▶ **Assignment**
Once the pictures are set aside, retype the remaining entries exactly.

▶ **Data supplied**
---
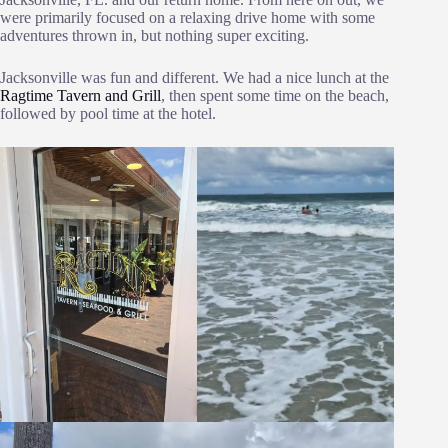
were primarily focused on a relaxing drive home with some
adventures thrown in, but nothing super exciting.
Jacksonville was fun and different. We had a nice lunch at the
Ragtime Tavern and Grill
, then spent some time on the beach,
followed by pool time at the hotel.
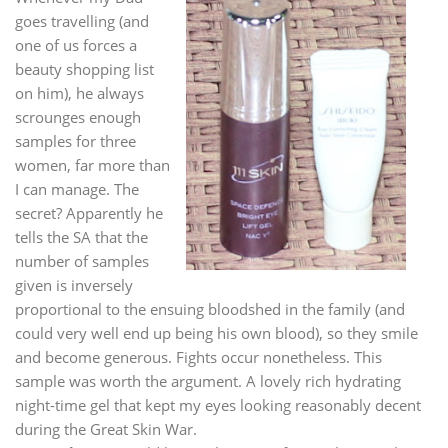
goes travelling (and
one of us forces a
beauty shopping list
on him), he always
scrounges enough
samples for three
women, far more than
I can manage. The
secret? Apparently he
tells the SA that the
number of samples
given is inversely
proportional to the ensuing bloodshed in the family (and
could very well end up being his own blood), so they smile
and become generous. Fights occur nonetheless. This
sample was worth the argument. A lovely rich hydrating
night-time gel that kept my eyes looking reasonably decent
during the Great Skin War.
---
▶ **Result of the task**
were primarily focused on a relaxing drive home with some
adventures thrown in, but nothing super exciting.
Jacksonville was fun and different. We had a nice lunch at the
Ragtime Tavern and Grill
, then spent some time on the beach,
followed by pool time at the hotel.
goes travelling (and
one of us forces a
beauty shopping list
on him), he always
scrounges enough
samples for three
women, far more than
I can manage. The
secret? Apparently he
tells the SA that the
number of samples
given is inversely
proportional to the ensuing bloodshed in the family (and
could very well end up being his own blood), so they smile
and become generous. Fights occur nonetheless. This
sample was worth the argument. A lovely rich hydrating
night-time gel that kept my eyes looking reasonably decent
during the Great Skin War.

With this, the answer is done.